Disney announced that it would be launching standalone OTT apps for ESPN and for the Disney Channel, and Facebook announced the rollout of its long-awaited Watch feature, which will (initially) feature  professionally produced short-form videos from well-known brands such as NASA, the NBA and National Geographic.

Both companies launched their products with one key goal in mind: to gather the sort of data that gives them a better understanding of their viewers and their viewing habits, which will in turn allow them to produce better programming, run more highly targeted advertising and more effectively promote their own original programming.

Disney Magic Begins With Data

Disney in particular had very little data about their viewers beyond Nielsen ratings, which offer very limited information (age and gender) around who is watching. And while Nielsen can go deeper with certain households, what they provide is still a representation of Disney’s viewership.
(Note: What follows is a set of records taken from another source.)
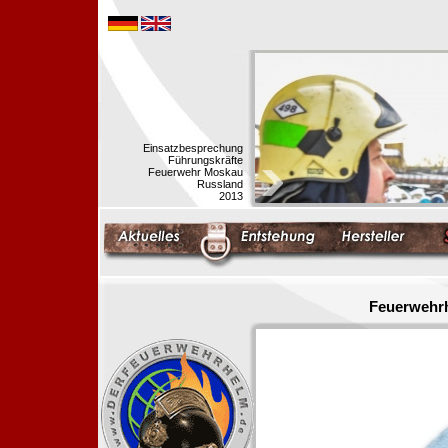
Einsatzbesprechung
Führungskräfte
Feuerwehr Moskau
Russland
2013
Feuerwehrh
Disney wants something much deeper—they want census level data.

With a standalone subscription app, Disney gets access to six important pieces of data about their viewers: their names, their credit card numbers, their email addresses, their IP addresses, their street addresses and their phone numbers. 
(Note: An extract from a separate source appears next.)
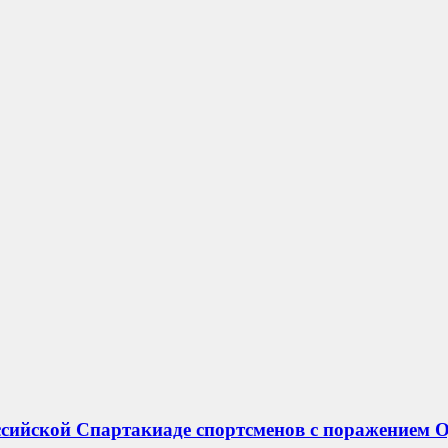
ссийской Спартакиаде спортсменов с поражением 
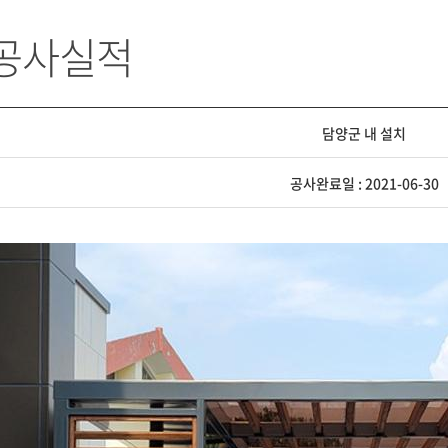
 공사실적
담양군 내 설치
공사완료일 : 2021-06-30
They can then combine that data with data from third party providers like Experian to begin targeting their audiences. So that if, say, they notice that someone is tuning in to the ESPN app to watch Dodgers games, they can email them an offer for a Dodgers cap from the ESPN store. Similarly, they can run that same Dodgers cap offer as an ad that shows up on any mobile devices or PCs using the same IP address. 
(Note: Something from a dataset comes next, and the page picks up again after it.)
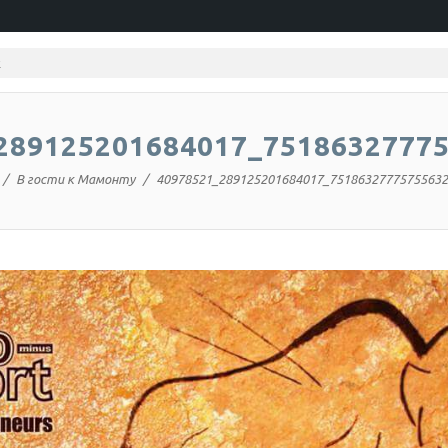
289125201684017_7518632777
В гости к Мамонту
40978521_289125201684017_75186327775755632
They can run addressable advertising, too, showing different ads to different people watching the same show based on demographics and location. And they can monitor their shows to see which segments and storylines result in the biggest viewership peaks and valleys, and adjust their programming decisions accordingly. (It’s always dangerous to base programming decisions on data, but if say, a new segment of a late night talk show proves very popular, making it a more regular feature is an easy win.)